Self-fulfilling prophecies are the new black in publishing. You may have heard the one about podcasting and audiobooks. Publishers didn’t invest in podcasts and audiobooks because no-one was interested – until publishers finally invested in podcasts and audiobooks and found everyone was interested.


Recent developments in the digital books subscription market – notably Storytel launching in France and Nextory launching in Spain and Italy with tiered access rather than the more “traditional” all-you-can-eat model – has fuelled speculation that the unlimited model might be nearing its expiry date.

That fire was fanned this week by the long-awaited Spotify audiobooks launch in the UK, Ireland, New Zealand and Australia, where of course the traditional Spotify unlimited model is abandoned completely in favour of à la carte retail.

So the all you can eat model really is history, it seems.

At least, that’s the wishful thinking by those in the never-unlimited camp who, like PRH CEO Markus Dohle, are determined to cling to twentieth century consumer models to protect the status quo.

Dohle famously pulled all PRH titles from unlimited subscription platforms worldwide (with the bizarre argument that unlimited subscription harmed authors’ revenues – never mind that by pulling the titles, authors lost revenue from those platforms altogether) so we can safely assume there are no PRH titles in the latest offering from KoboPlus Canada.

KoboPlus is of course the unlimited subscription option Kobo has been rolling out across multiple markets, launching in Canada in 2020 –

on the back of a successful programme that began in the Netherlands in 2017 and has since spread to Belgium, Portugal, Australia, New Zealand, Italy and France, alongside Canada.

As a Canadian-based (now Japanese-owned) company it’s perhaps surprising that Canada came so late in the KoboPlus roll-out, but the English-speaking markets have been notoriously resistant to the all-you-can-eat model, so what’s interesting here is

a)     that it has happened at all, and

b) that it has happened when so many publishing pundits are asserting all-you-can-eat is history and the unlimited subscription platforms are reverting to à la carte or tiered access.

This wishful-thinking trend began with the acquisition of Audiobooks.com by Storytel last year. Until that time Storytel was synonymous with unlimited, so the decision to keep Audiobooks.com as an à la carte retail site caught some by surprise and fuelled a non-existent fire that the unlimited model had fallen out of favour.

Spotify’s launch in the US with its audiobooks platform added fuel to the imaginary fire when it became apparent Spotify had also adopted à la carte.

In both cases of course this was pragmatism not business acumen that drove the decisions. Storytel and Spotify both know, and built their very existence, on the fact that consumers prefer the unlimited model and the model can deliver a viable, profitable service to both platform and content supplier.
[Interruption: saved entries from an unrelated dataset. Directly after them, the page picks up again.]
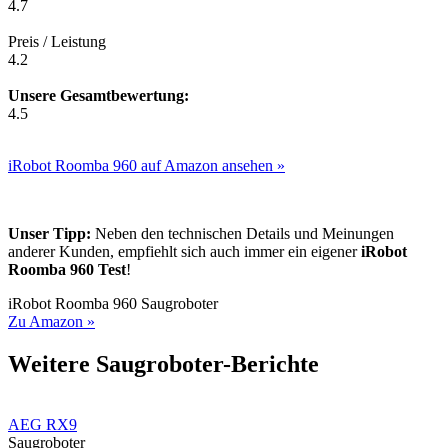
4.7
Preis / Leistung
4.2
Unsere Gesamtbewertung:
4.5
iRobot Roomba 960 auf Amazon ansehen »
Unser Tipp:
Neben den technischen Details und Meinungen
anderer Kunden, empfiehlt sich auch immer ein eigener
iRobot
Roomba 960 Test
!
iRobot Roomba 960 Saugroboter
Zu Amazon »
Weitere Saugroboter-Berichte
AEG RX9
Saugroboter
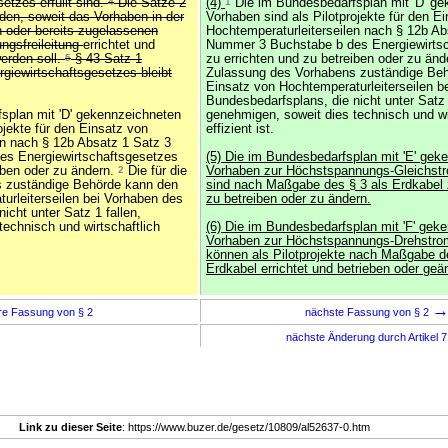
etzes erfüllt sind.
4
Die Sätze 2
(4)
1
Die im Bundesbedarfsplan mit 'D' g
den, soweit das Vorhaben in der
Vorhaben sind als Pilotprojekte für den E
 oder bereits zugelassenen
Hochtemperaturleiterseilen nach § 12b Ab
ngsfreileitung
errichtet und
Nummer 3 Buchstabe b des Energiewirts
erden soll.
5
§ 43 Satz 1
zu errichten und zu betreiben oder zu än
iewirtschaftsgesetzes bleibt
Zulassung des Vorhabens zuständige Be
Einsatz von Hochtemperaturleiterseilen b
Bundesbedarfsplans, die nicht unter Satz 
splan mit 'D' gekennzeichneten
genehmigen, soweit dies technisch und wi
ojekte für den Einsatz von
effizient ist.
en nach § 12b Absatz 1 Satz 3
s Energiewirtschaftsgesetzes
(5) Die im Bundesbedarfsplan mit 'E' gek
iben oder zu ändern.
2
Die für die
Vorhaben zur Höchstspannungs-Gleichst
 zuständige Behörde kann den
sind nach Maßgabe des § 3 als Erdkabel 
urleiterseilen bei Vorhaben des
zu betreiben oder zu ändern.
icht unter Satz 1 fallen,
technisch und wirtschaftlich
(6) Die im Bundesbedarfsplan mit 'F' gek
Vorhaben zur Höchstspannungs-Drehstro
können als Pilotprojekte nach Maßgabe d
Erdkabel errichtet und betrieben oder geä
re Fassung von § 2
nächste Fassung von § 2
nächste Änderung durch Artikel 
Link zu dieser Seite
: https://www.buzer.de/gesetz/10809/al52637-0.htm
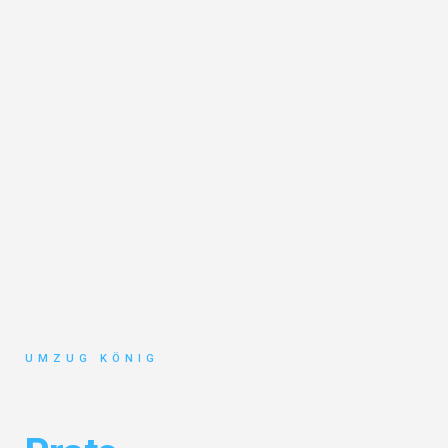
UMZUG KÖNIG
Umzug Karlsruhe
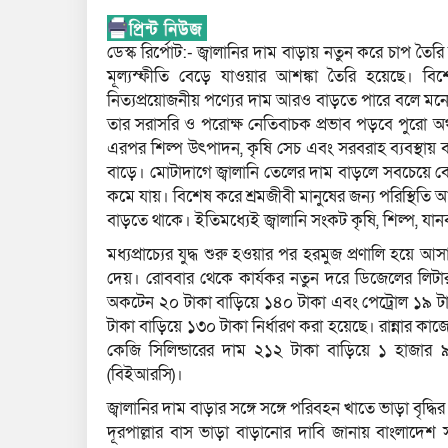
ডেস্ক রির্পোট:- জ্বালানির দাম বাড়ায় নতুন করে চাপ তৈর
মূল্যস্ফীতি বেড়ে যাওয়ার আশঙ্কা তৈরি হয়েছে। বি
নিত্যপ্রয়োজনীয় পণ্যের দাম আরও বাড়তে পারে বলে মনে ক
তার সরাসরি ও পরোক্ষ নেতিবাচক প্রভাব পড়বে পুরো অর
এরপর শিল্প উৎপাদন, কৃষি সেচ এবং সরবরাহ ব্যবস্থায় ব্
বাড়ে। মোটাদাগে জ্বালানি তেলের দাম বাড়লে সবচেয়ে বেশি ক
কমে যায়। বিশেষ করে শ্রমজীবী মানুষের জন্য পরিস্থিত
বাড়তে থাকে। ইতিমধ্যেই জ্বালানি সংকট কৃষি, শিল্প, যা
মধ্যপ্রাচ্যের যুদ্ধ শুরু হওয়ার পর হরমুজ প্রণালি হয়ে 
দেয়। রোববার থেকে কার্যকর নতুন দরে ডিজেলের লিটার
অকটেন ২০ টাকা বাড়িয়ে ১৪০ টাকা এবং পেট্রোল ১৯ ট
টাকা বাড়িয়ে ১৩০ টাকা নির্ধারণ করা হয়েছে। রান্নার ক
কেজি সিলিন্ডারের দাম ২১২ টাকা বাড়িয়ে ১ হাজার ৯
(বিইআরসি)।
জ্বালানির দাম বাড়ার সঙ্গে সঙ্গে পরিবহন খাতে ভাড়া বৃদ
দূরপাল্লার বাস ভাড়া বাড়ানোর দাবি জানায় বাংলাদ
But when it comes to the English-speaking markets where publishers have long since handed digital dominance to Amazon, there is a wariness about trying anything new and about handing control to even more digital platforms.

As BookBeat found out when it launched in the UK, the major English-language publishers prefer to cling to the model that gave Amazon market dominance, resulting in a publishing-industry time-honoured self-fulfilling prophecy. BookBeat is still there but treading water waiting for the publishing climate to change.

Which might seem improbable right now, especially given the latest abandonment of all-you-can-eat by Spotify, but don’t count your chickens too soon.

Here’s the thing: By keeping the most popular titles off the unlimited platforms the publishers ensure the unlimited platforms do not attract enough consumers and shift enough titles to call the model a success. And then, as Markus Dohle has made his own, they assert that author revenues suffer under the unlimited model.

Self-fulfilling prophecies are the new black in publishing. And sometimes for the greater good. Take diversity publishing. Publishers finally opened up to publishing diverse stories by diverse authors and as if by magic they sold more diverse stories by diverse authors.

At the other end of the spectrum, publishers pushed up ebook prices to depress ebook sales and justify their assertion that consumers didn’t really want to buy ebooks.

And you may have heard the one about podcasting and audiobooks. Publishers didn’t invest in podcasts and audiobooks because no-one was interested – until publishers finally invested in podcasts and audiobooks and found everyone was interested.

Of such damascene conversions is publishing’s evolution made.

Which brings us full circle to unlimited vs à la carte retail, where actually the division is pretty clear – in markets where publishers embrace the model, the model works. In markets where publishers resist the model, the model falters.

Without, at minimum, the PRH catalogue, and presumably without a substantial number of frontlist tiles from other major publishers, it will be impossible to judge the success or failure of Kobo Plus Canada in any meaningful way. But safe to presume it will fair well despite the absence of big-name content.

And just in case the à-la-carters point to KoboPlus as a small-beer player in the global book market (which of course is true for the USA, at least), and therefore an irrelevancy, let’s just remind ourselves in closing of how Amazon-owned Audible has been slowly rolling out unlimited options while publishers complacently looked the other way.